Una imprenta portátil para imprimir periódicos y una máquina eléctrica de café
En el año 1887, estando destinado como ayudante del profesor de Armamento y Balística de la Academia General Militar, el capitán Juan José Ostenero Velasco, Meulener presentó otros inventos, en esa ocasión no relacionados con la milicia, que no quiso patentar. El primero de ellos se trataba de una imprenta portátil para imprimir periódicos, quizás la primea multicopista conocida. Consistía en una máquina que contenía un rodillo de metal al que había incorporado un bote con tinta. El segundo era una caja de madera con un depósito de cristal adosado para preparar café por medio de la electricidad. Lo sorprendente es que, en ese año, la electricidad aún no había llegado a la mayor parte de las ciudades de España. En Madrid sólo disponían de luz eléctrica algunas calles y el Cuartel de la Montaña donde es probable que el teniente Antonio Meulener Verdeguer hubiera probado su máquina eléctrica de café.

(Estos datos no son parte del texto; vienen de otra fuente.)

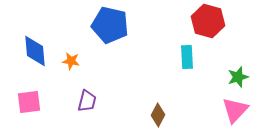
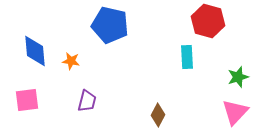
pink square: moved 2 px left, 2 px up
pink triangle: moved 2 px down
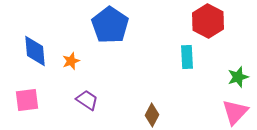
red hexagon: rotated 12 degrees clockwise
blue pentagon: rotated 21 degrees clockwise
orange star: rotated 30 degrees counterclockwise
purple trapezoid: moved 1 px up; rotated 70 degrees counterclockwise
brown diamond: moved 6 px left
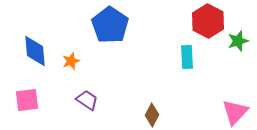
green star: moved 36 px up
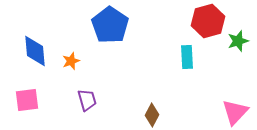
red hexagon: rotated 16 degrees clockwise
purple trapezoid: rotated 40 degrees clockwise
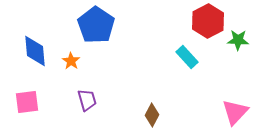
red hexagon: rotated 12 degrees counterclockwise
blue pentagon: moved 14 px left
green star: moved 1 px up; rotated 20 degrees clockwise
cyan rectangle: rotated 40 degrees counterclockwise
orange star: rotated 18 degrees counterclockwise
pink square: moved 2 px down
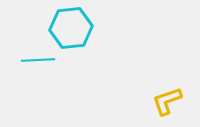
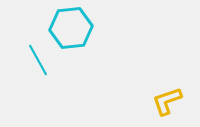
cyan line: rotated 64 degrees clockwise
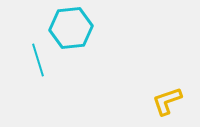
cyan line: rotated 12 degrees clockwise
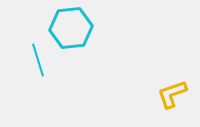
yellow L-shape: moved 5 px right, 7 px up
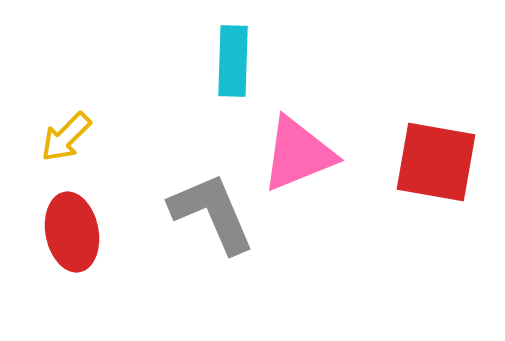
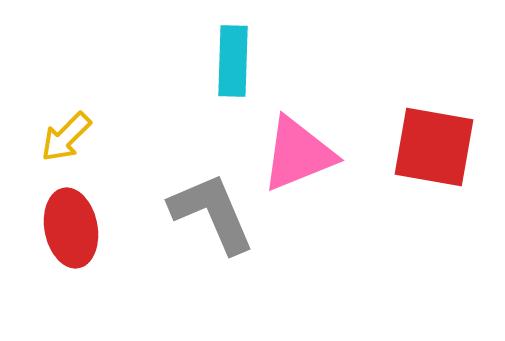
red square: moved 2 px left, 15 px up
red ellipse: moved 1 px left, 4 px up
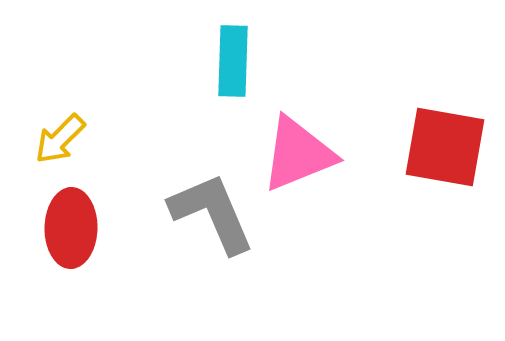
yellow arrow: moved 6 px left, 2 px down
red square: moved 11 px right
red ellipse: rotated 12 degrees clockwise
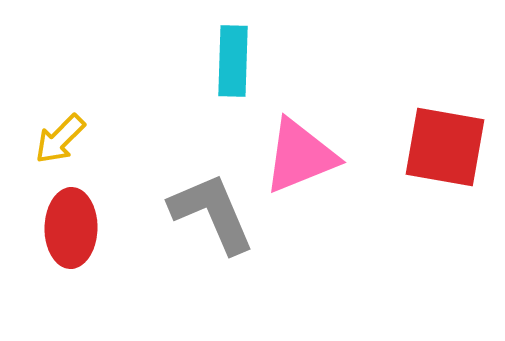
pink triangle: moved 2 px right, 2 px down
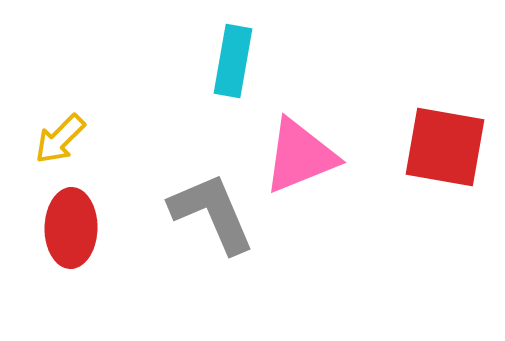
cyan rectangle: rotated 8 degrees clockwise
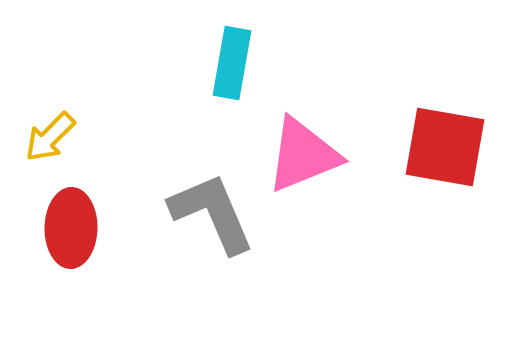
cyan rectangle: moved 1 px left, 2 px down
yellow arrow: moved 10 px left, 2 px up
pink triangle: moved 3 px right, 1 px up
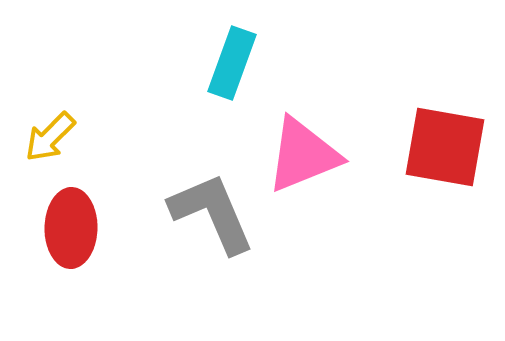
cyan rectangle: rotated 10 degrees clockwise
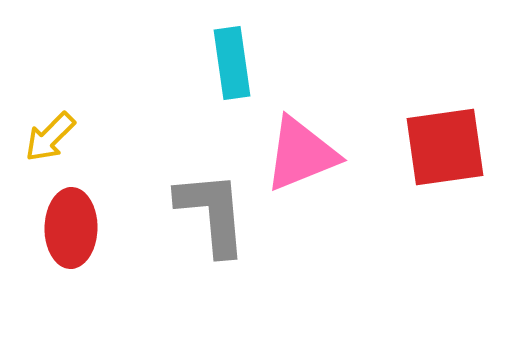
cyan rectangle: rotated 28 degrees counterclockwise
red square: rotated 18 degrees counterclockwise
pink triangle: moved 2 px left, 1 px up
gray L-shape: rotated 18 degrees clockwise
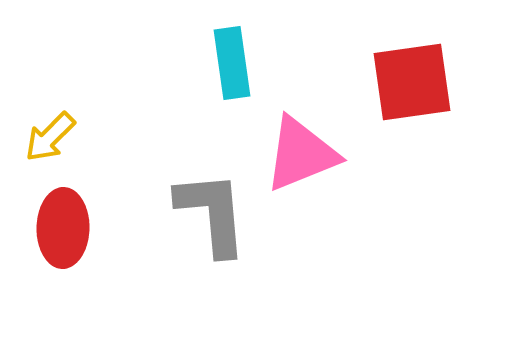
red square: moved 33 px left, 65 px up
red ellipse: moved 8 px left
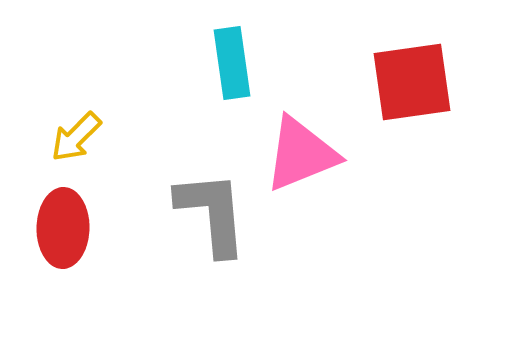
yellow arrow: moved 26 px right
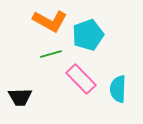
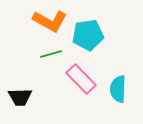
cyan pentagon: rotated 12 degrees clockwise
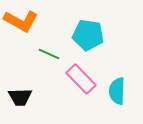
orange L-shape: moved 29 px left
cyan pentagon: rotated 16 degrees clockwise
green line: moved 2 px left; rotated 40 degrees clockwise
cyan semicircle: moved 1 px left, 2 px down
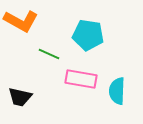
pink rectangle: rotated 36 degrees counterclockwise
black trapezoid: rotated 15 degrees clockwise
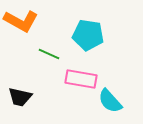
cyan semicircle: moved 7 px left, 10 px down; rotated 44 degrees counterclockwise
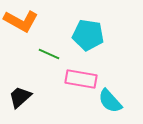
black trapezoid: rotated 125 degrees clockwise
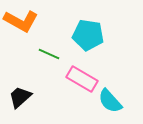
pink rectangle: moved 1 px right; rotated 20 degrees clockwise
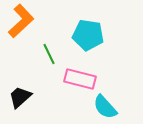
orange L-shape: rotated 72 degrees counterclockwise
green line: rotated 40 degrees clockwise
pink rectangle: moved 2 px left; rotated 16 degrees counterclockwise
cyan semicircle: moved 5 px left, 6 px down
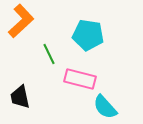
black trapezoid: rotated 60 degrees counterclockwise
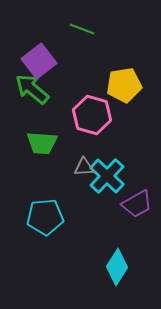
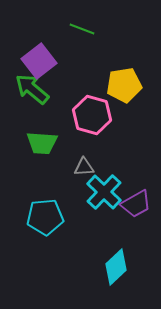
cyan cross: moved 3 px left, 16 px down
purple trapezoid: moved 1 px left
cyan diamond: moved 1 px left; rotated 15 degrees clockwise
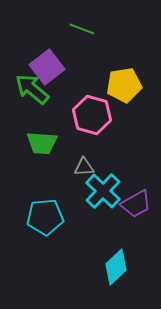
purple square: moved 8 px right, 6 px down
cyan cross: moved 1 px left, 1 px up
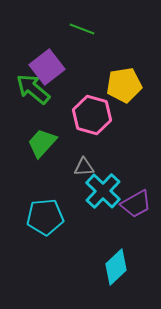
green arrow: moved 1 px right
green trapezoid: rotated 128 degrees clockwise
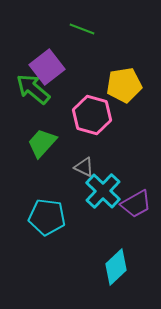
gray triangle: rotated 30 degrees clockwise
cyan pentagon: moved 2 px right; rotated 12 degrees clockwise
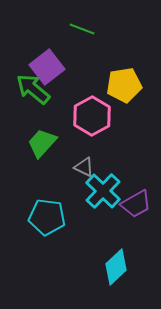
pink hexagon: moved 1 px down; rotated 15 degrees clockwise
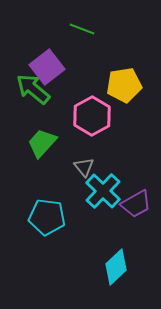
gray triangle: rotated 25 degrees clockwise
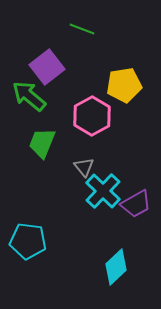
green arrow: moved 4 px left, 7 px down
green trapezoid: rotated 20 degrees counterclockwise
cyan pentagon: moved 19 px left, 24 px down
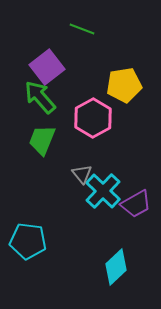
green arrow: moved 11 px right, 1 px down; rotated 9 degrees clockwise
pink hexagon: moved 1 px right, 2 px down
green trapezoid: moved 3 px up
gray triangle: moved 2 px left, 7 px down
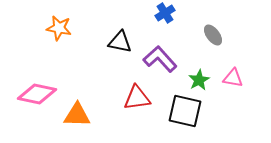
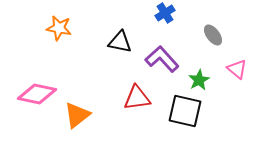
purple L-shape: moved 2 px right
pink triangle: moved 4 px right, 9 px up; rotated 30 degrees clockwise
orange triangle: rotated 40 degrees counterclockwise
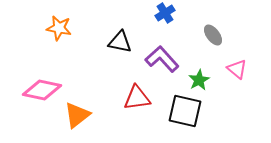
pink diamond: moved 5 px right, 4 px up
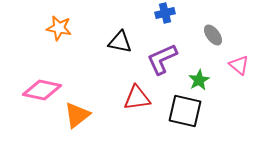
blue cross: rotated 18 degrees clockwise
purple L-shape: rotated 72 degrees counterclockwise
pink triangle: moved 2 px right, 4 px up
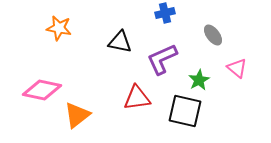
pink triangle: moved 2 px left, 3 px down
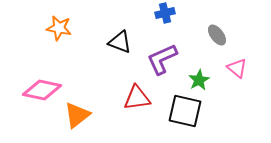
gray ellipse: moved 4 px right
black triangle: rotated 10 degrees clockwise
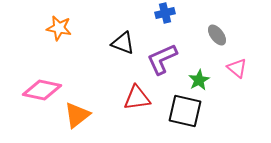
black triangle: moved 3 px right, 1 px down
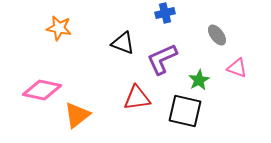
pink triangle: rotated 20 degrees counterclockwise
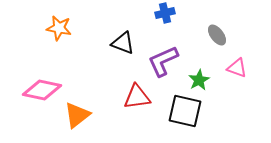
purple L-shape: moved 1 px right, 2 px down
red triangle: moved 1 px up
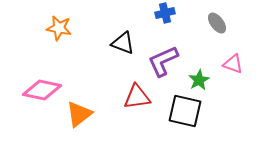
gray ellipse: moved 12 px up
pink triangle: moved 4 px left, 4 px up
orange triangle: moved 2 px right, 1 px up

El misil balístico conocido como “Torpedo Meulener”
El 5 de agosto del año 1901, se reunió la Comisión Evaluadora que habría de asistir a la prueba del proyectil inventado por el capitán de infantería Antonio Meulener en el campo de pruebas de la Academia Militar de Toledo. Estaba formada por el coronel jefe de la Academia de Infantería, Darío Díez Vicario; el coronel de la Fábrica de Armas, José Luciano Campuzano y el comandante de ingenieros de aquella plaza.
Consistía en un proyectil-cohete de unos 40 centímetros de largo por 14 de ancho lanzado desde una rampa metálica y no por medio de un cañón Krupp, que era el utilizado hasta entonces para efectuar esa clase de disparos. Para fijar la dirección del proyectil llevaba incorporadas cuatro aletas en la parte trasera que él llamó “aletas direccionales”, invención que había ideado después de realizar diversas pruebas para corregir la deriva que sufría la ojiva tras ser lanzada. Una vez incorporadas dichas aletas, el proyectil recorrió unos 1.500 metros, superando en más de 500 el blanco previsto. Su capacidad de deflagración “fue considerable”, pues la explosión se escuchó en toda la ciudad de Toledo, según publicó uno de los periodistas que estuvieron presentes en el diario La Correspondencia de España de Madrid en su número del día 4 de septiembre del año 1901. La prensa denominó “Torpedo Meulener” a este misil balístico.
Por este invento, el Ministerio de la Guerra le concedió la prestigiosa “Distinción Militar por Mixto Explosivo”.
El empleo de aletas direccionales en la cola de los cohetes no se volvió a usar hasta mediados de la década de 1920 por la sociedad alemana de estudios espaciales Vereinfür Raumschiffahrt, uno de cuyos miembros era el jovencísimo Wernher von Braun. Este científico las empleó en las bombas V-2 que creó en 1942 para la Alemania nazi al que la Historia le ha otorgado la invención y el empleo, por primera vez, de aletas direccionales aplicadas a los misiles.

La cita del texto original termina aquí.